> Data records:
__________

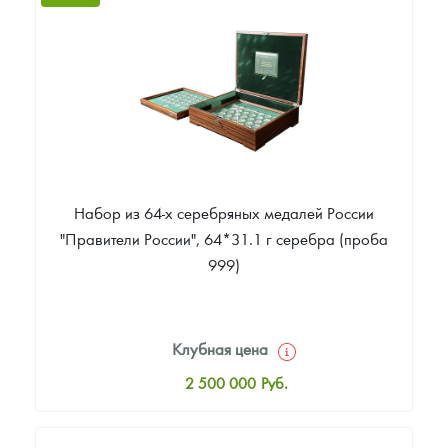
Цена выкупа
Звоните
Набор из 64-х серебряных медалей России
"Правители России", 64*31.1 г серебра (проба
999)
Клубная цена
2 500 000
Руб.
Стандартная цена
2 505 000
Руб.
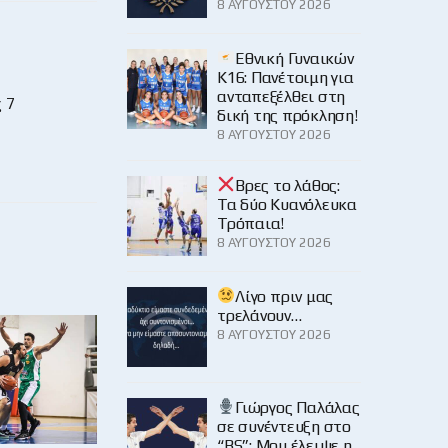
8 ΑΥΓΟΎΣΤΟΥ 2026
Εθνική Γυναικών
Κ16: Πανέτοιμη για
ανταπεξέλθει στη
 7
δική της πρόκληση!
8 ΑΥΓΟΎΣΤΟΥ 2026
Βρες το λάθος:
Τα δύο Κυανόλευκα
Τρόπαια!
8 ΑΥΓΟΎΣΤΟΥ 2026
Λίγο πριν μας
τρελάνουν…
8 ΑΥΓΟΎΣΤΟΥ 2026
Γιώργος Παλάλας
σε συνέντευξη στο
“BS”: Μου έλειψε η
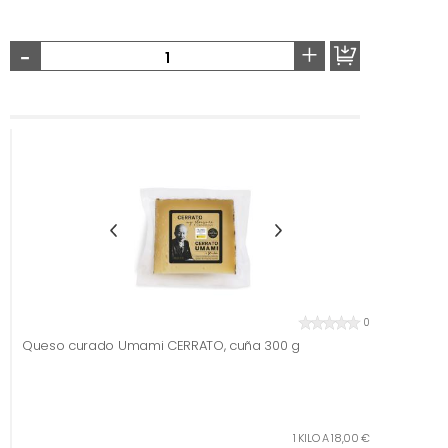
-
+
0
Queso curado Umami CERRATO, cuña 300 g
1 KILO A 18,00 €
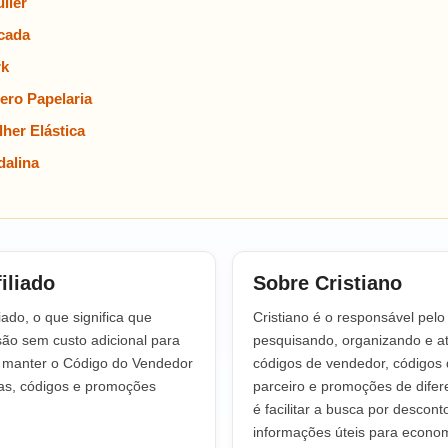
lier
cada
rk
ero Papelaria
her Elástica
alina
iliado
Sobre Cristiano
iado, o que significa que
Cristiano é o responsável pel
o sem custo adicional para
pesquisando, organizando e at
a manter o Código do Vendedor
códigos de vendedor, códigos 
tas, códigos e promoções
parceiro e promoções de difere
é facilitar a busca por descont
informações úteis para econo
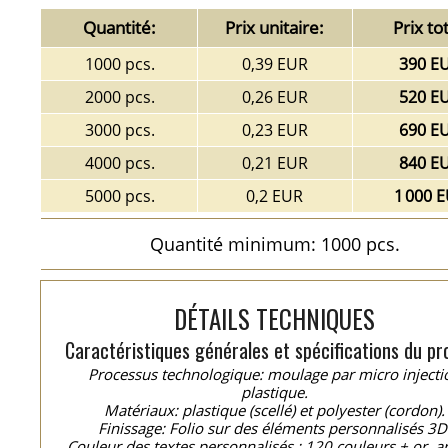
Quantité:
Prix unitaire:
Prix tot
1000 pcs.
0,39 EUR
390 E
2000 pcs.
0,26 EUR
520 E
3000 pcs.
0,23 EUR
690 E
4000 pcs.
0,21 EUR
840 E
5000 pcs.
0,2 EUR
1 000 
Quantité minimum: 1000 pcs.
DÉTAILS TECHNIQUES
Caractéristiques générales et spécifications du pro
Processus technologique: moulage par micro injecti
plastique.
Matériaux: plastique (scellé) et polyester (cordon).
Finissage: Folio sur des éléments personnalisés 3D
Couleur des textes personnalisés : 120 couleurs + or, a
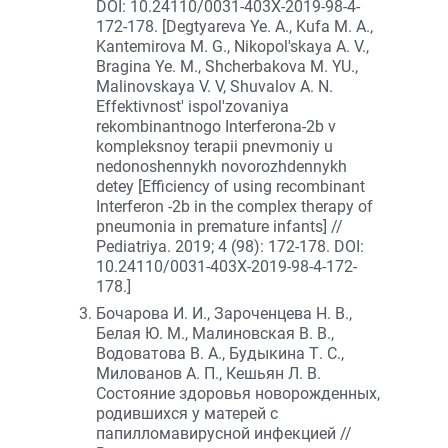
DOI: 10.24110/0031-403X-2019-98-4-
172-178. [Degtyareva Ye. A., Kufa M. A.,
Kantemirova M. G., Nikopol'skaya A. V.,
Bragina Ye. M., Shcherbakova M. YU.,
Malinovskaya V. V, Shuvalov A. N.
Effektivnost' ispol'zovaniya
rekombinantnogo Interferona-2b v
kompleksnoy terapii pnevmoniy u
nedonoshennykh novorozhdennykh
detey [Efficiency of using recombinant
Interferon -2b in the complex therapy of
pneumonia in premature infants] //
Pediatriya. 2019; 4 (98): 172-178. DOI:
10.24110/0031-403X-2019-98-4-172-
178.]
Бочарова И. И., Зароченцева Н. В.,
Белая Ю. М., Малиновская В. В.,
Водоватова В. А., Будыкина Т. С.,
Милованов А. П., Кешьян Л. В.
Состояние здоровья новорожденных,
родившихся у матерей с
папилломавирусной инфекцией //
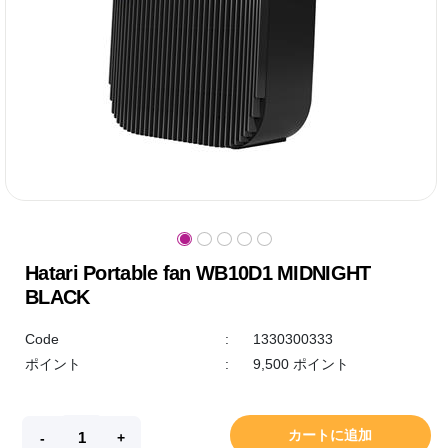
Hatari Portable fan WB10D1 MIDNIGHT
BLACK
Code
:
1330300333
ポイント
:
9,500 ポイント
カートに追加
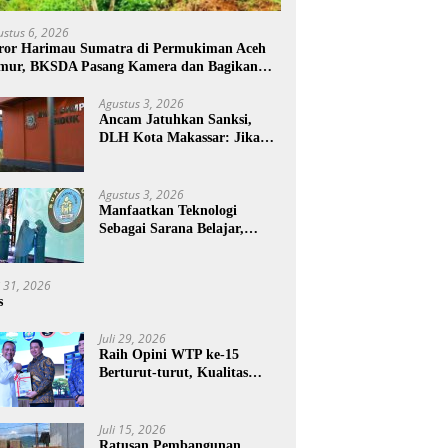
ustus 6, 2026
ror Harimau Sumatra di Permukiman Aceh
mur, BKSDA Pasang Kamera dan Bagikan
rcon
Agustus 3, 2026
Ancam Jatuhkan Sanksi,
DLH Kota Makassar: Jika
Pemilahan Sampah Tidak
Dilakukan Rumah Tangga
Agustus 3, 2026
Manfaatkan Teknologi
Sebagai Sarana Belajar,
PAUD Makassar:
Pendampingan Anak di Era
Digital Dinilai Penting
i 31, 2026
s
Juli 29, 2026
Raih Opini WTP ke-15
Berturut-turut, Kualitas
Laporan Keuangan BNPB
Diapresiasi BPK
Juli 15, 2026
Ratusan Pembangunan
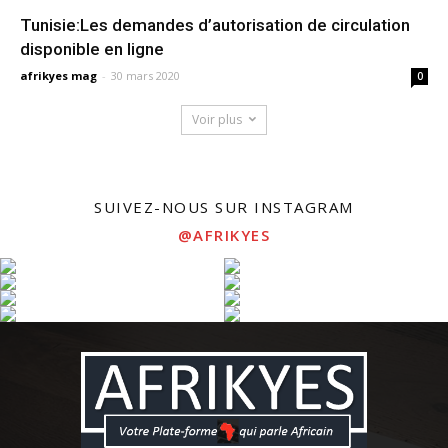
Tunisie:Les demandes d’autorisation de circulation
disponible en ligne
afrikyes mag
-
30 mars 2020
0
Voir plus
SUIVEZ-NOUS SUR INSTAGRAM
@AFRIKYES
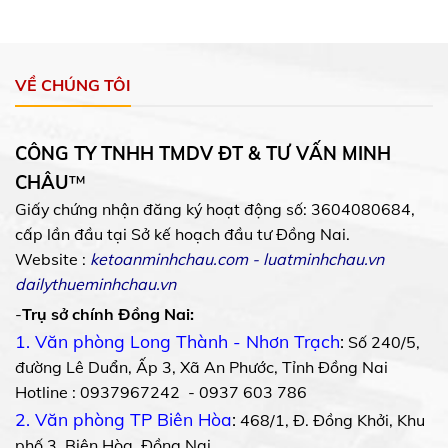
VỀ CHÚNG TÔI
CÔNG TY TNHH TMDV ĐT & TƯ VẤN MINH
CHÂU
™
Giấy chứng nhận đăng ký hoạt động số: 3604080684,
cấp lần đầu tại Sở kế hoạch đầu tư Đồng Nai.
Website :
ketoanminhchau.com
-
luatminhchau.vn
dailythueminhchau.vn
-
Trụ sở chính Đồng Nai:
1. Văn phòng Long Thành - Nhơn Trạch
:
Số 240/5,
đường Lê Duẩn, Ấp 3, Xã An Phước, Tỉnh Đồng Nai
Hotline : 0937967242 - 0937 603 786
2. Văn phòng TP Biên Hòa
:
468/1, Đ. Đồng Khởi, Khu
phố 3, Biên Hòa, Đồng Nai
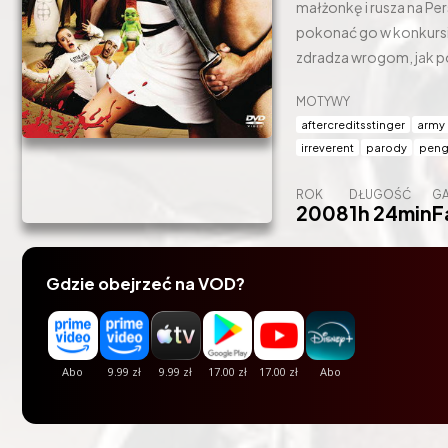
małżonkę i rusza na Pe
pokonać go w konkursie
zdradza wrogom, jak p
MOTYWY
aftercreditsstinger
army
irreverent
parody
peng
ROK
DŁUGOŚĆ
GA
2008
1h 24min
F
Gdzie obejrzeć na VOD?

__________

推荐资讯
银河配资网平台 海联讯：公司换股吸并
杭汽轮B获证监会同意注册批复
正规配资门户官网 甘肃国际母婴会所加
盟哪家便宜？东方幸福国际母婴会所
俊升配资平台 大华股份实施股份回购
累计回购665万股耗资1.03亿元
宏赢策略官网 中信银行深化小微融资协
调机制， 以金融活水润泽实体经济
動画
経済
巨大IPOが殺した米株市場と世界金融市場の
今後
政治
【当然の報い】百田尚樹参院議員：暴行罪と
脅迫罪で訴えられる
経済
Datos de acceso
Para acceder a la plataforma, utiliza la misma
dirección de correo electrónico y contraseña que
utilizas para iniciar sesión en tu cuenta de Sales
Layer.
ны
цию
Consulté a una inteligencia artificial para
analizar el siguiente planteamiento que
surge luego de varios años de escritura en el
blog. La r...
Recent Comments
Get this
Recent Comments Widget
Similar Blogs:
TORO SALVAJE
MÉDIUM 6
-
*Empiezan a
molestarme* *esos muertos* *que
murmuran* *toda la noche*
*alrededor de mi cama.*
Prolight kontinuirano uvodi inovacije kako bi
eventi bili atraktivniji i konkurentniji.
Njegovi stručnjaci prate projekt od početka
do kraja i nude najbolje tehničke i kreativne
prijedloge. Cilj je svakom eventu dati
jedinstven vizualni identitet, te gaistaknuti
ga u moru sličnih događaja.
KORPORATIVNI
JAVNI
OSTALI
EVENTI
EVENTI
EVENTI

__________

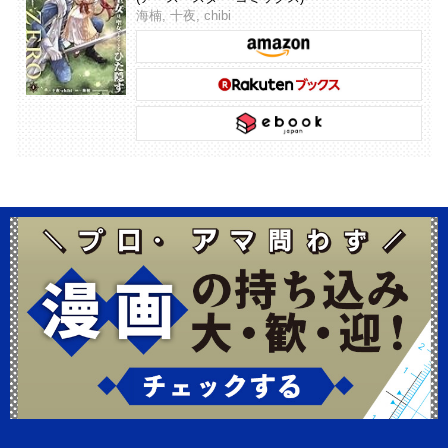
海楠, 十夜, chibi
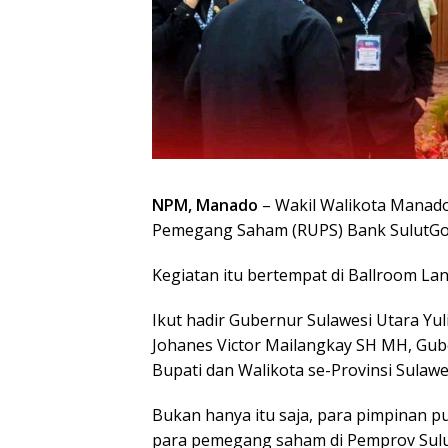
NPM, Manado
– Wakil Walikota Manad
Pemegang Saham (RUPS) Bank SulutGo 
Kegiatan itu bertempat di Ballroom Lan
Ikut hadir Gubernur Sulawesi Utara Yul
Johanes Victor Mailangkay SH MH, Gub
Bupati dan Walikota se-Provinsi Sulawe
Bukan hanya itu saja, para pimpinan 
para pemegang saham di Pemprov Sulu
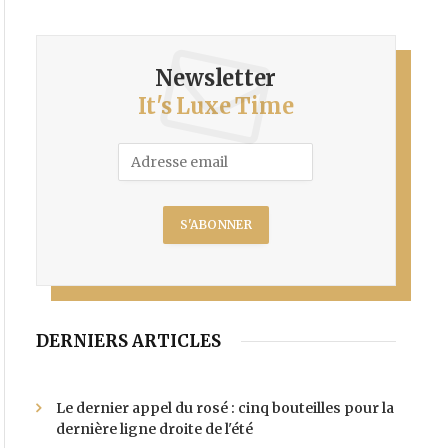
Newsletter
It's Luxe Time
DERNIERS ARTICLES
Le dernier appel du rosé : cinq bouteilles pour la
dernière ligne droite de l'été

__________

> Work item: From the entries above, say how many lines contain "personnalisés". Only the number is wanted.

> Result below: 2